今回の投稿は【第9回二ツ樹五輪プロジェクト】その無限の先へ 第4巻出版(*´∀`*)の「二ツ樹五輪 次回Web投稿作品選定コース(限定7名)」に支援頂いた月神さんへのリターンとなります。(*´∀`*)




 それは、言ってしまえば幼少期の環境と体験が性根を歪ませたというだけの話でしかない。

 形や大小の差こそあれど、誰もがどこかで抱えるようなコンプレックスが解消も爆発もせず内側で燻ぶり続けているだけの事なのだ。

 そのコンプレックスの対象が、俺の場合は家族、引いては唯一の無二の才能を持ち、それを活かせる者だった。

 単純に実力を持つ者、用量を掴むのが上手い者、あるいは努力を怠らない者でも、それを血肉とする事に秀でている者でもない。ましてや複数分野で活躍するような者でもない。そんなものはどこまでいっても程度の違いでしかないというのが俺の持論で、どれだけ秀でていても対象に含まれたりはしない。

 俺とってのコンプレックスの対象は、どう考えても理屈に合わない突出した才覚を示す者。だった一人でも時代を変え、ブレイクスルーをもたらす者。いろんな意味で煮詰まり切ったこの現代社会において尚、各分野で天才と呼ばれるような本物が嫌いだった。

 持たざる者の嫉妬というのとはちょっと違う。自分がそう在りたいという願望すら抱かない。抱くのは単なる嫌悪感だ。


 人類の中でもトップクラスの怪物である柳良正。最年少で官僚になったらしい才媛十和田遙。胡散臭い面接官山岸道。ここ最近、一般的に見れば飛び抜けて優秀な人たちと相対してきたが、そういう人に思うところはないし、俺のコンプレックスセンサーは反応しない。

 伊藤美柑、東堂ユウリなど、普通にカテゴライズされる者も同じ。そこに人生の中で優秀……自分には絶対にできないと感じるような差を感じる者を含めても同様。

 ならば、現在の地球文明圏最強である滝沢コウはどうなのかと聞かれても同じだ。
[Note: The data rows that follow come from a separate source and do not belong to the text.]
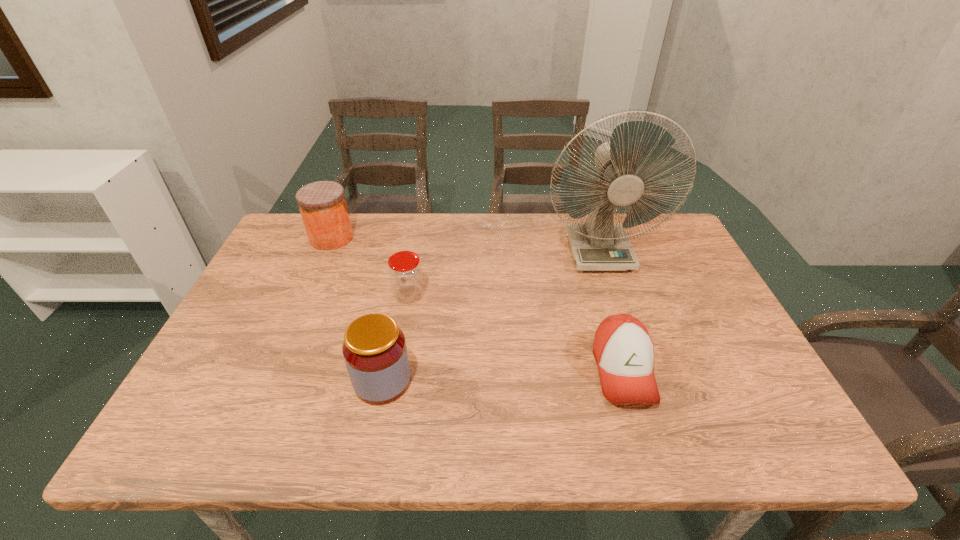 At what (x,y) coordinates should I click in order to perform the action: click on vacant region at the left edge of the desktop. Please return your answer as a coordinate pair (x, y). Looking at the image, I should click on (258, 386).

The width and height of the screenshot is (960, 540). I want to click on free space at the right edge of the desktop, so click(645, 266).

Find the location of a particular element. The height and width of the screenshot is (540, 960). free space at the far right corner of the desktop is located at coordinates (685, 252).

Where is `free point between the tallest object and the nearest jar`? free point between the tallest object and the nearest jar is located at coordinates (492, 316).

Where is `vacant space that is in between the third nearest object and the tallest object`? The image size is (960, 540). vacant space that is in between the third nearest object and the tallest object is located at coordinates (x=504, y=273).

Where is `empty space between the baseball cap and the shortest jar`? empty space between the baseball cap and the shortest jar is located at coordinates (516, 333).

Locate an element on the screen. unoccupied area between the third nearest object and the baseball cap is located at coordinates (516, 333).

This screenshot has height=540, width=960. I want to click on vacant area between the leftmost jar and the nearest jar, so click(x=357, y=309).

At what (x,y) coordinates should I click in order to perform the action: click on empty space that is in between the baseball cap and the tallest object. Please return your answer as a coordinate pair (x, y). Looking at the image, I should click on (612, 310).

What are the coordinates of `free space between the baseball cap and the nearest jar` in the screenshot? It's located at (503, 375). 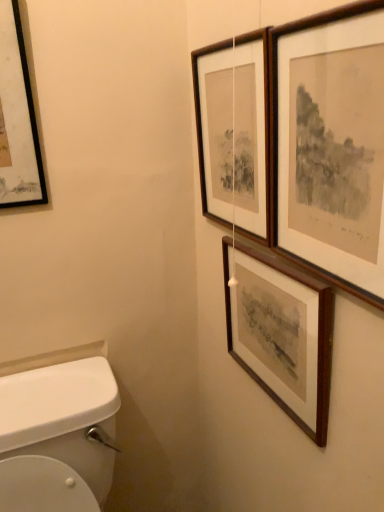 Describe the element at coordinates (283, 335) in the screenshot. I see `wooden picture frame at upper right, the third picture frame from the left` at that location.

What is the approximate width of wooden framed print at upper right, marked as the 1th picture frame in a right-to-left arrangement?

It is 1.09 inches.

What do you see at coordinates (235, 131) in the screenshot?
I see `wooden picture frame at upper right, which ranks as the second picture frame in left-to-right order` at bounding box center [235, 131].

The height and width of the screenshot is (512, 384). Identify the location of black matte picture frame at upper left, positioned as the first picture frame in left-to-right order. (17, 119).

Locate an element on the screen. wooden picture frame at upper right, the second picture frame from the right is located at coordinates (283, 335).

Is wooden picture frame at upper right, which ranks as the second picture frame in left-to-right order, in front of or behind black matte picture frame at upper left, which is counted as the fourth picture frame, starting from the right, in the image?

wooden picture frame at upper right, which ranks as the second picture frame in left-to-right order, is in front of black matte picture frame at upper left, which is counted as the fourth picture frame, starting from the right.

Is wooden picture frame at upper right, which is the 3th picture frame from right to left, bigger than black matte picture frame at upper left, which is counted as the fourth picture frame, starting from the right?

Correct, wooden picture frame at upper right, which is the 3th picture frame from right to left, is larger in size than black matte picture frame at upper left, which is counted as the fourth picture frame, starting from the right.

Looking at this image, how far apart are wooden picture frame at upper right, which is the 3th picture frame from right to left, and black matte picture frame at upper left, which is counted as the fourth picture frame, starting from the right?

The distance of wooden picture frame at upper right, which is the 3th picture frame from right to left, from black matte picture frame at upper left, which is counted as the fourth picture frame, starting from the right, is 16.72 inches.

Is black matte picture frame at upper left, which is counted as the fourth picture frame, starting from the right, inside or outside of wooden framed print at upper right, marked as the 1th picture frame in a right-to-left arrangement?

black matte picture frame at upper left, which is counted as the fourth picture frame, starting from the right, is not enclosed by wooden framed print at upper right, marked as the 1th picture frame in a right-to-left arrangement.

Looking at their sizes, would you say black matte picture frame at upper left, which is counted as the fourth picture frame, starting from the right, is wider or thinner than wooden framed print at upper right, the 4th picture frame in the left-to-right sequence?

Considering their sizes, black matte picture frame at upper left, which is counted as the fourth picture frame, starting from the right, looks broader than wooden framed print at upper right, the 4th picture frame in the left-to-right sequence.

Who is taller, black matte picture frame at upper left, which is counted as the fourth picture frame, starting from the right, or wooden framed print at upper right, the 4th picture frame in the left-to-right sequence?

With more height is black matte picture frame at upper left, which is counted as the fourth picture frame, starting from the right.

Considering the sizes of black matte picture frame at upper left, positioned as the first picture frame in left-to-right order, and wooden framed print at upper right, the 4th picture frame in the left-to-right sequence, in the image, is black matte picture frame at upper left, positioned as the first picture frame in left-to-right order, bigger or smaller than wooden framed print at upper right, the 4th picture frame in the left-to-right sequence,?

black matte picture frame at upper left, positioned as the first picture frame in left-to-right order, is bigger than wooden framed print at upper right, the 4th picture frame in the left-to-right sequence.

Is wooden framed print at upper right, marked as the 1th picture frame in a right-to-left arrangement, to the left of wooden picture frame at upper right, the third picture frame from the left, from the viewer's perspective?

No, wooden framed print at upper right, marked as the 1th picture frame in a right-to-left arrangement, is not to the left of wooden picture frame at upper right, the third picture frame from the left.

Can you confirm if wooden framed print at upper right, the 4th picture frame in the left-to-right sequence, is thinner than wooden picture frame at upper right, the second picture frame from the right?

Indeed, wooden framed print at upper right, the 4th picture frame in the left-to-right sequence, has a lesser width compared to wooden picture frame at upper right, the second picture frame from the right.

Is wooden framed print at upper right, marked as the 1th picture frame in a right-to-left arrangement, turned away from wooden picture frame at upper right, the second picture frame from the right?

wooden framed print at upper right, marked as the 1th picture frame in a right-to-left arrangement, is not turned away from wooden picture frame at upper right, the second picture frame from the right.

Does wooden framed print at upper right, marked as the 1th picture frame in a right-to-left arrangement, have a greater height compared to wooden picture frame at upper right, the second picture frame from the right?

Yes, wooden framed print at upper right, marked as the 1th picture frame in a right-to-left arrangement, is taller than wooden picture frame at upper right, the second picture frame from the right.

Considering the sizes of objects wooden picture frame at upper right, the third picture frame from the left, and wooden framed print at upper right, the 4th picture frame in the left-to-right sequence, in the image provided, who is taller, wooden picture frame at upper right, the third picture frame from the left, or wooden framed print at upper right, the 4th picture frame in the left-to-right sequence,?

wooden framed print at upper right, the 4th picture frame in the left-to-right sequence.

Is there a large distance between wooden picture frame at upper right, the second picture frame from the right, and wooden framed print at upper right, the 4th picture frame in the left-to-right sequence?

Actually, wooden picture frame at upper right, the second picture frame from the right, and wooden framed print at upper right, the 4th picture frame in the left-to-right sequence, are a little close together.

Do you think wooden picture frame at upper right, the third picture frame from the left, is within wooden framed print at upper right, the 4th picture frame in the left-to-right sequence, or outside of it?

wooden picture frame at upper right, the third picture frame from the left, is not inside wooden framed print at upper right, the 4th picture frame in the left-to-right sequence, it's outside.

From the image's perspective, between wooden framed print at upper right, marked as the 1th picture frame in a right-to-left arrangement, and wooden picture frame at upper right, which ranks as the second picture frame in left-to-right order, who is located below?

wooden framed print at upper right, marked as the 1th picture frame in a right-to-left arrangement, is shown below in the image.

Is wooden framed print at upper right, the 4th picture frame in the left-to-right sequence, shorter than wooden picture frame at upper right, which ranks as the second picture frame in left-to-right order?

Yes, wooden framed print at upper right, the 4th picture frame in the left-to-right sequence, is shorter than wooden picture frame at upper right, which ranks as the second picture frame in left-to-right order.

Are wooden framed print at upper right, the 4th picture frame in the left-to-right sequence, and wooden picture frame at upper right, which is the 3th picture frame from right to left, located far from each other?

That's not correct — wooden framed print at upper right, the 4th picture frame in the left-to-right sequence, is a little close to wooden picture frame at upper right, which is the 3th picture frame from right to left.

Find the location of `the 1st picture frame located beneath the wooden picture frame at upper right, which is the 3th picture frame from right to left (from a real-world perspective)`. the 1st picture frame located beneath the wooden picture frame at upper right, which is the 3th picture frame from right to left (from a real-world perspective) is located at coordinates (330, 145).

Is wooden framed print at upper right, the 4th picture frame in the left-to-right sequence, at the back of wooden picture frame at upper right, which ranks as the second picture frame in left-to-right order?

wooden picture frame at upper right, which ranks as the second picture frame in left-to-right order, does not have its back to wooden framed print at upper right, the 4th picture frame in the left-to-right sequence.

Is wooden picture frame at upper right, which ranks as the second picture frame in left-to-right order, positioned far away from wooden framed print at upper right, marked as the 1th picture frame in a right-to-left arrangement?

No, wooden picture frame at upper right, which ranks as the second picture frame in left-to-right order, is not far away from wooden framed print at upper right, marked as the 1th picture frame in a right-to-left arrangement.

Is wooden picture frame at upper right, which is the 3th picture frame from right to left, to the right of wooden framed print at upper right, the 4th picture frame in the left-to-right sequence, from the viewer's perspective?

In fact, wooden picture frame at upper right, which is the 3th picture frame from right to left, is to the left of wooden framed print at upper right, the 4th picture frame in the left-to-right sequence.

Is black matte picture frame at upper left, positioned as the first picture frame in left-to-right order, at the left side of wooden picture frame at upper right, the second picture frame from the right?

Yes, black matte picture frame at upper left, positioned as the first picture frame in left-to-right order, is to the left of wooden picture frame at upper right, the second picture frame from the right.

Between black matte picture frame at upper left, which is counted as the fourth picture frame, starting from the right, and wooden picture frame at upper right, the third picture frame from the left, which one has larger width?

With larger width is wooden picture frame at upper right, the third picture frame from the left.

Is point (1, 169) behind point (255, 332)?

That is True.

From the image's perspective, is black matte picture frame at upper left, positioned as the first picture frame in left-to-right order, located above wooden picture frame at upper right, the third picture frame from the left?

Correct, black matte picture frame at upper left, positioned as the first picture frame in left-to-right order, appears higher than wooden picture frame at upper right, the third picture frame from the left, in the image.

Image resolution: width=384 pixels, height=512 pixels. Identify the location of picture frame that is above the wooden picture frame at upper right, which is the 3th picture frame from right to left (from the image's perspective). (17, 119).

Where is `the 2nd picture frame below the black matte picture frame at upper left, positioned as the first picture frame in left-to-right order (from a real-world perspective)`? The image size is (384, 512). the 2nd picture frame below the black matte picture frame at upper left, positioned as the first picture frame in left-to-right order (from a real-world perspective) is located at coordinates (330, 145).

From the image, which object appears to be farther from wooden picture frame at upper right, the third picture frame from the left, wooden picture frame at upper right, which ranks as the second picture frame in left-to-right order, or wooden framed print at upper right, marked as the 1th picture frame in a right-to-left arrangement?

wooden picture frame at upper right, which ranks as the second picture frame in left-to-right order, is positioned further to the anchor wooden picture frame at upper right, the third picture frame from the left.

When comparing their distances from black matte picture frame at upper left, positioned as the first picture frame in left-to-right order, does wooden framed print at upper right, the 4th picture frame in the left-to-right sequence, or wooden picture frame at upper right, which is the 3th picture frame from right to left, seem closer?

wooden picture frame at upper right, which is the 3th picture frame from right to left, is positioned closer to the anchor black matte picture frame at upper left, positioned as the first picture frame in left-to-right order.

Estimate the real-world distances between objects in this image. Which object is further from wooden picture frame at upper right, the second picture frame from the right, wooden picture frame at upper right, which ranks as the second picture frame in left-to-right order, or black matte picture frame at upper left, positioned as the first picture frame in left-to-right order?

Based on the image, black matte picture frame at upper left, positioned as the first picture frame in left-to-right order, appears to be further to wooden picture frame at upper right, the second picture frame from the right.

Looking at the image, which one is located closer to wooden picture frame at upper right, the second picture frame from the right, black matte picture frame at upper left, positioned as the first picture frame in left-to-right order, or wooden framed print at upper right, the 4th picture frame in the left-to-right sequence?

wooden framed print at upper right, the 4th picture frame in the left-to-right sequence.

Based on their spatial positions, is wooden framed print at upper right, marked as the 1th picture frame in a right-to-left arrangement, or black matte picture frame at upper left, which is counted as the fourth picture frame, starting from the right, closer to wooden picture frame at upper right, which ranks as the second picture frame in left-to-right order?

The object closer to wooden picture frame at upper right, which ranks as the second picture frame in left-to-right order, is wooden framed print at upper right, marked as the 1th picture frame in a right-to-left arrangement.

Looking at the image, which one is located further to black matte picture frame at upper left, which is counted as the fourth picture frame, starting from the right, wooden picture frame at upper right, the third picture frame from the left, or wooden picture frame at upper right, which is the 3th picture frame from right to left?

Based on the image, wooden picture frame at upper right, the third picture frame from the left, appears to be further to black matte picture frame at upper left, which is counted as the fourth picture frame, starting from the right.

Based on their spatial positions, is wooden picture frame at upper right, the second picture frame from the right, or wooden framed print at upper right, the 4th picture frame in the left-to-right sequence, further from wooden picture frame at upper right, which ranks as the second picture frame in left-to-right order?

Based on the image, wooden picture frame at upper right, the second picture frame from the right, appears to be further to wooden picture frame at upper right, which ranks as the second picture frame in left-to-right order.

Considering their positions, is wooden picture frame at upper right, which ranks as the second picture frame in left-to-right order, positioned further to black matte picture frame at upper left, positioned as the first picture frame in left-to-right order, than wooden framed print at upper right, the 4th picture frame in the left-to-right sequence?

The object further to black matte picture frame at upper left, positioned as the first picture frame in left-to-right order, is wooden framed print at upper right, the 4th picture frame in the left-to-right sequence.

The height and width of the screenshot is (512, 384). In order to click on picture frame between wooden picture frame at upper right, which is the 3th picture frame from right to left, and wooden picture frame at upper right, the third picture frame from the left, from top to bottom in this screenshot , I will do `click(330, 145)`.

At what (x,y) coordinates should I click in order to perform the action: click on picture frame situated between black matte picture frame at upper left, positioned as the first picture frame in left-to-right order, and wooden picture frame at upper right, the second picture frame from the right, from left to right. Please return your answer as a coordinate pair (x, y). Image resolution: width=384 pixels, height=512 pixels. Looking at the image, I should click on (235, 131). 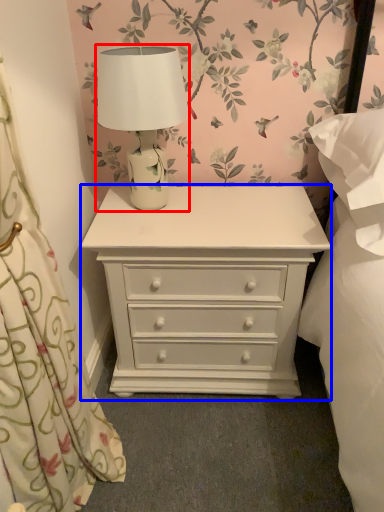 Question: Which object appears farthest to the camera in this image, table lamp (highlighted by a red box) or chest of drawers (highlighted by a blue box)?

Choices:
 (A) table lamp
 (B) chest of drawers

Answer: (B) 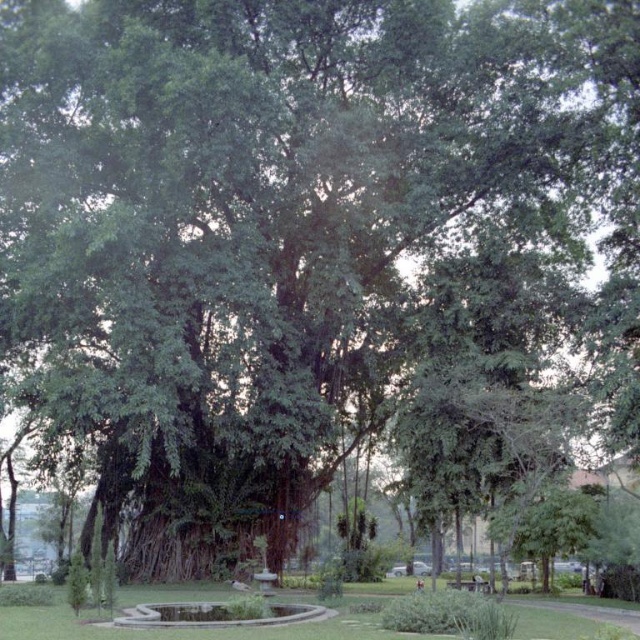 You are standing in front of the large banyan tree and looking at two points marked on the tree. The first point is at coordinates point (380, 611) and the second point is at point (484, 592). Which of these two points is nearer to you?

Point (380, 611) is closer to the camera than point (484, 592), so the first point is nearer to you.

You are standing in a park where the large banyan tree is located. You notice a point marked at coordinates [202,628]. What is located at that point?

The point at coordinates [202,628] marks green grass at center. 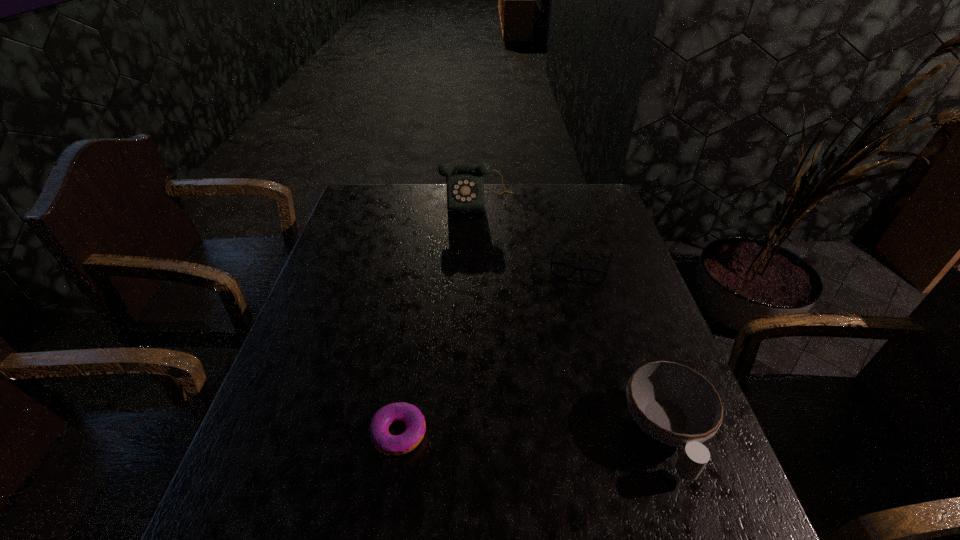 You are a GUI agent. You are given a task and a screenshot of the screen. Output one action in this format:
    pyautogui.click(x=<x>, y=<y>)
    Task: Click on the shortest object
    The image size is (960, 540).
    Given the screenshot: What is the action you would take?
    point(394,445)

Locate an element on the screen. The width and height of the screenshot is (960, 540). chinaware is located at coordinates (674, 404).

At what (x,y) coordinates should I click in order to perform the action: click on spectacles. Please return your answer as a coordinate pair (x, y). This screenshot has width=960, height=540. Looking at the image, I should click on (562, 270).

Identify the location of the third tallest object. This screenshot has height=540, width=960. (562, 270).

You are a GUI agent. You are given a task and a screenshot of the screen. Output one action in this format:
    pyautogui.click(x=<x>, y=<y>)
    Task: Click on the tallest object
    The width and height of the screenshot is (960, 540).
    Given the screenshot: What is the action you would take?
    pyautogui.click(x=465, y=186)

Where is `telephone`? telephone is located at coordinates (465, 186).

The image size is (960, 540). Find the location of `free space located 0.070m on the right of the shortest object`. free space located 0.070m on the right of the shortest object is located at coordinates (462, 433).

This screenshot has height=540, width=960. Identify the location of vacant space located on the front-facing side of the spectacles. (569, 310).

This screenshot has height=540, width=960. I want to click on free space located on the front-facing side of the spectacles, so click(560, 353).

Identify the location of vacant area situated on the front-facing side of the spectacles. The width and height of the screenshot is (960, 540). (573, 298). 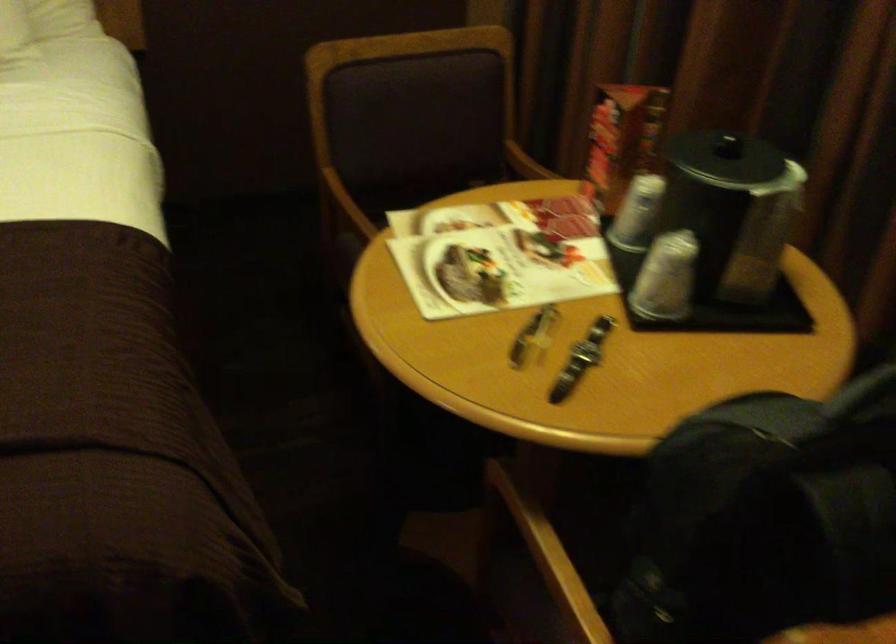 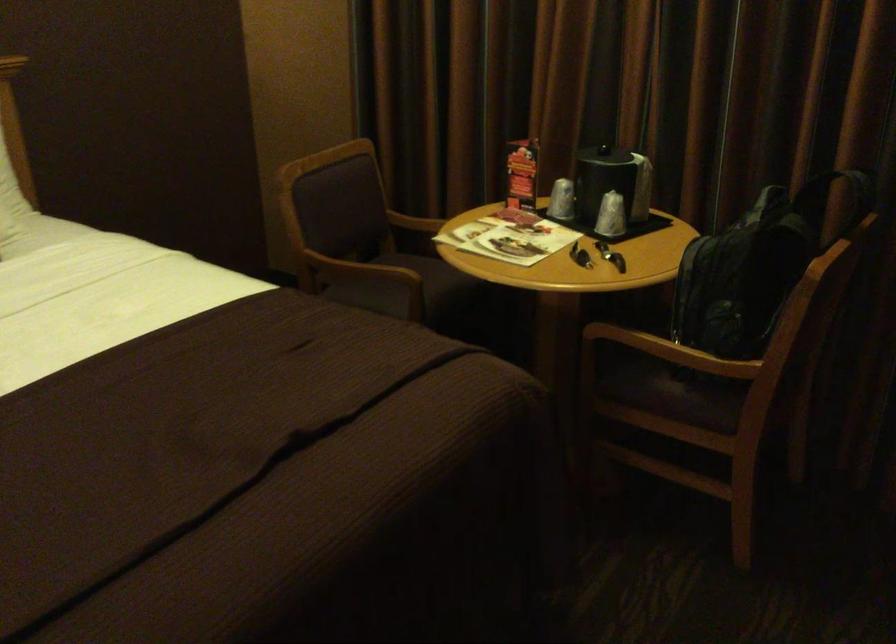 In the second image, find the point that corresponds to point 347,216 in the first image.

(349, 268) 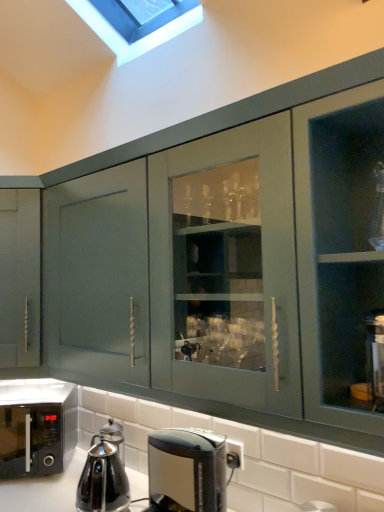 Question: Considering the relative sizes of stainless steel kettle at lower left and black glossy microwave at lower left in the image provided, is stainless steel kettle at lower left bigger than black glossy microwave at lower left?

Choices:
 (A) no
 (B) yes

Answer: (A)

Question: Can you confirm if stainless steel kettle at lower left is smaller than black glossy microwave at lower left?

Choices:
 (A) yes
 (B) no

Answer: (A)

Question: From a real-world perspective, is stainless steel kettle at lower left located beneath black glossy microwave at lower left?

Choices:
 (A) no
 (B) yes

Answer: (B)

Question: From the image's perspective, is stainless steel kettle at lower left on top of black glossy microwave at lower left?

Choices:
 (A) yes
 (B) no

Answer: (A)

Question: Does stainless steel kettle at lower left have a lesser width compared to black glossy microwave at lower left?

Choices:
 (A) no
 (B) yes

Answer: (B)

Question: Is black glossy microwave at lower left inside or outside of black glossy coffee maker at lower center?

Choices:
 (A) outside
 (B) inside

Answer: (A)

Question: Is black glossy microwave at lower left in front of or behind black glossy coffee maker at lower center in the image?

Choices:
 (A) behind
 (B) front

Answer: (A)

Question: Considering the positions of black glossy microwave at lower left and black glossy coffee maker at lower center in the image, is black glossy microwave at lower left taller or shorter than black glossy coffee maker at lower center?

Choices:
 (A) short
 (B) tall

Answer: (B)

Question: Looking at their shapes, would you say black glossy microwave at lower left is wider or thinner than black glossy coffee maker at lower center?

Choices:
 (A) thin
 (B) wide

Answer: (B)

Question: Would you say black glossy microwave at lower left is inside or outside stainless steel kettle at lower left?

Choices:
 (A) outside
 (B) inside

Answer: (A)

Question: From a real-world perspective, is black glossy microwave at lower left above or below stainless steel kettle at lower left?

Choices:
 (A) above
 (B) below

Answer: (A)

Question: From the image's perspective, is black glossy microwave at lower left located above or below stainless steel kettle at lower left?

Choices:
 (A) above
 (B) below

Answer: (B)

Question: In the image, is black glossy microwave at lower left positioned in front of or behind stainless steel kettle at lower left?

Choices:
 (A) front
 (B) behind

Answer: (B)

Question: From a real-world perspective, is black glossy coffee maker at lower center physically located above or below black glossy microwave at lower left?

Choices:
 (A) below
 (B) above

Answer: (B)

Question: In the image, is black glossy coffee maker at lower center positioned in front of or behind black glossy microwave at lower left?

おそらく、他のシンについても。

 ここまで無数に弾丸を叩き込んできた対戦相手だって例外はない。ついでに、あの狂犬ガランもだ。

 唯一判断できないのは、あまりに存在の格が違い過ぎて測れないりんごくらいで、そうそう引っ掛かる相手はいないのが俺の嫌いなタイプである。

 極端に狭い範囲のカテゴライズだ。大半の人はそれを認識できず、存在に気付きもしない。幼少期からその傍に在り、比較され、打ちのめされた者だからこそ分かるセンサーのようなものだ。


 今回戦った相手、片仮名変換されてペイザータという名らしいあいつはその類だった。極小の範囲に含まれる嫌悪の対象。

 試合後に情報を購入して確認した限り、現時点ではその片鱗が見えるだけで、周囲の評価すら芳しくないらしい。本人も気付いているかどうかは怪しい。しかし、直接対峙した俺にははっきりと分かる。アレは俺の嫌いなタイプだと。

 たった一度、死闘を演じただけで分かってしまうほどに俺のセンサーは鋭敏で、容赦なくトラウマを抉ってくる。久しぶりにそれを実感させられてしまった。


 こんな事になった原因は俺の置かれた環境にある。家を出るまでの幼少期に記憶された中、それはいつも存在していた。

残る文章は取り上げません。